======== Given records ========
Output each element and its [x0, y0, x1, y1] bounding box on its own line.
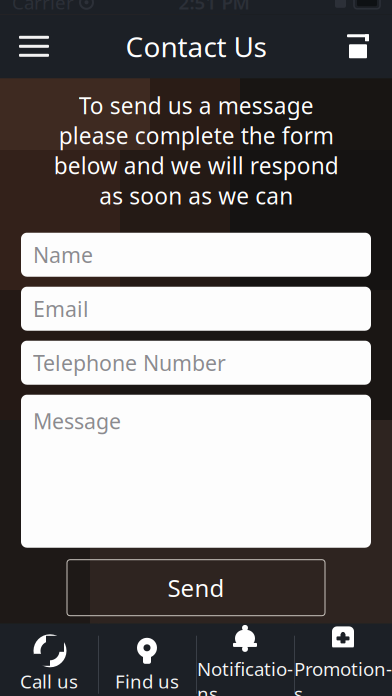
button[interactable]: Message: [21, 395, 371, 548]
button[interactable]: Call us: [0, 624, 98, 696]
button[interactable]: Promotions: [294, 624, 392, 696]
staticText: 2:51 PM: [178, 0, 250, 15]
staticText: Notifications: [197, 656, 293, 696]
staticText: Find us: [115, 669, 179, 694]
staticText: Call us: [20, 669, 78, 694]
staticText: Contact Us: [126, 28, 266, 65]
staticText: Message: [33, 407, 121, 435]
button[interactable]: Home: [330, 20, 386, 72]
button[interactable]: Menu: [6, 20, 62, 72]
button[interactable]: Name: [21, 233, 371, 277]
staticText: Carrier: [12, 0, 74, 15]
button[interactable]: Send: [67, 560, 325, 616]
button[interactable]: Email: [21, 287, 371, 331]
button[interactable]: Notifications: [196, 624, 294, 696]
staticText: Send: [168, 572, 224, 604]
staticText: Email: [33, 294, 89, 323]
staticText: To send us a message please complete the…: [54, 90, 338, 211]
button[interactable]: Find us: [98, 624, 196, 696]
button[interactable]: Telephone Number: [21, 341, 371, 385]
staticText: Name: [33, 240, 93, 269]
staticText: Telephone Number: [33, 348, 226, 377]
staticText: Promotions: [294, 656, 392, 696]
========
### [Problem description]
Locate and copy each line in the data above that includes the word "Call".

### [Solution to this task]
button[interactable]: Call us: [0, 624, 98, 696]
staticText: Call us: [20, 669, 78, 694]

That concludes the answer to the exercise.